La Frigotherapie au Pavillon Raoul Pictet

Dans quelle mesure un changement brusque de la température du milieu ambiant peut-il influencer notre état physiologique et quel parti thérapeutique peut-on tirer des modifications survenues? Telle est la double question que M. Raoul Pictet, assisté de deux savants médecins, MM. les Drs Chossat et Cordès, est en train d’étudier au moyen de ses vastes puits frigorifiques. Les résultats en seront publiés plus tard, mais il est dès maintenant intéressant de constater que, si les effets d’un froid intense ne sont pas absolument concordants sur les affections de l’estomac, ils présentent une parfaite uniformité sur le coeur et l’appareil respiratoire.
Chose curieuse, le premier résultat de l’application d’un froid de -110° sur un animal à sang chaud, chien ou homme, peu importe, est de faire monter la température de son corps de quelques dixièmes de degré, d’accélérer les pulsations de ses artères et ses mouvements de respiration. L’organisme subitement assailli par une très basse température se défend donc automatiquement en brûlant davantage ses tissus, de la même façon que nous consommons plus de bois dans nos fourneaux, lorsqu’il fait très froid en hiver.
Au cours de l’une de ses conférences sur l’application du froid en biologie, M. Raoul Pictet nous a exposé d’une façon saisissante les phases par lesquelles passe un chien avant de mourir de froid.

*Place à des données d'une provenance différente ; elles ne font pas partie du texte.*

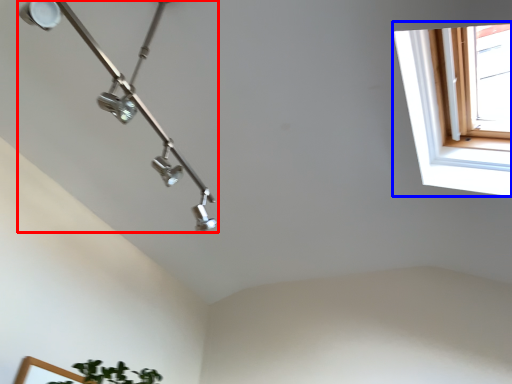 Question: Among these objects, which one is nearest to the camera, lamp (highlighted by a red box) or window (highlighted by a blue box)?

Choices:
 (A) lamp
 (B) window

Answer: (A) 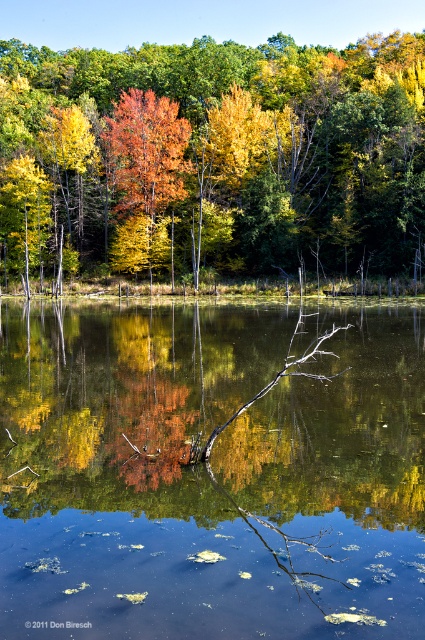 Between point (215, 410) and point (175, 173), which one is positioned in front?

Point (215, 410) is more forward.

Which is below, green reflective water at center or shiny orange tree at center?

green reflective water at center is below.

Is point (340, 632) positioned in front of point (133, 134)?

Yes, point (340, 632) is in front of point (133, 134).

Where is `green reflective water at center`? This screenshot has height=640, width=425. green reflective water at center is located at coordinates (209, 474).

Who is more distant from viewer, (169, 96) or (124, 172)?

Point (169, 96)

In the scene shown: Does orange leafy tree at center have a greater width compared to shiny orange tree at center?

Yes, orange leafy tree at center is wider than shiny orange tree at center.

Who is more forward, (175, 180) or (184, 136)?

Point (184, 136) is in front.

This screenshot has width=425, height=640. Identify the location of orange leafy tree at center. pos(218,150).

Describe the element at coordinates (209, 474) in the screenshot. I see `green reflective water at center` at that location.

Between point (396, 305) and point (379, 256), which one is positioned in front?

Point (396, 305) is more forward.

The image size is (425, 640). I want to click on green reflective water at center, so click(209, 474).

This screenshot has width=425, height=640. I want to click on green reflective water at center, so click(x=209, y=474). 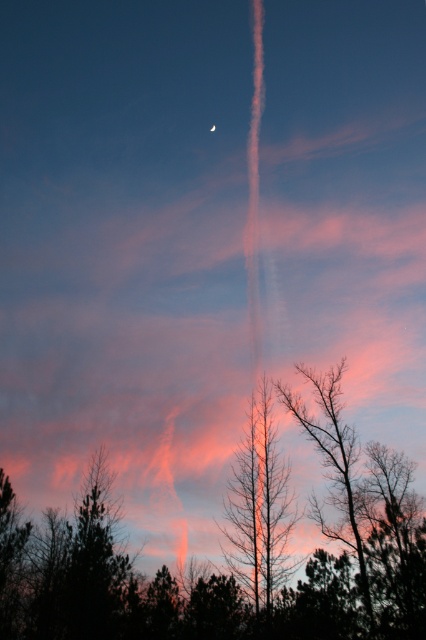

L’animal, de taille moyenne, fort et robuste, est descendu dans le puits à la température de 100 degrés au-dessous de zéro. Aussitôt il se met en état de défense. Sa respiration s’accélère, le nombre des pulsations cardiaques augmente, le chien mange avec avidité des aliments qu’il refusait tout à l’heure, on dirait qu’il sent qu’il doit se pourvoir de combustible. La plus grande absorption d’oxygène a pour conséquence à peu près immédiate de faire monter sa température, ainsi qu’en témoigne l’ascension du thermomètre qu’on lui a préalablement placé au pli de l’aine.
Au bout de dix minutes sa température s’est élevée d’un demi-degré. Mais, si l’on prolonge l’expérience quelques minutes encore, le combat entre la machine vivante qui cherche à compenser le refroidissement dû au rayonnement de sa chaleur et le froid excessif qui l’enveloppe, devient par trop inégal; la débâcle commence. Ce sont les extrémités qui sont les premières atteintes. Le chien sacrifie ce qui lui est le moins nécessaire, pour concentrer son activité vitale sur les organes essentiels. Le coeur continue à battre très fort, alors que les pattes sont déjà irrémédiablement perdues. Le thermomètre descend, il revient à la température normale de 37°, puis, peu à peu, il s’abaisse au-dessous de cette température. Une heure plus tard, il ne marque plus que 22°; l’animal peut dès lors être considéré comme mort; aucun soin ne pourra plus le ramener à la vie, il a, pour ainsi dire, épuisé ses munitions de guerre et se trouve soumis aux lois qui président au refroidissement des corps bruts.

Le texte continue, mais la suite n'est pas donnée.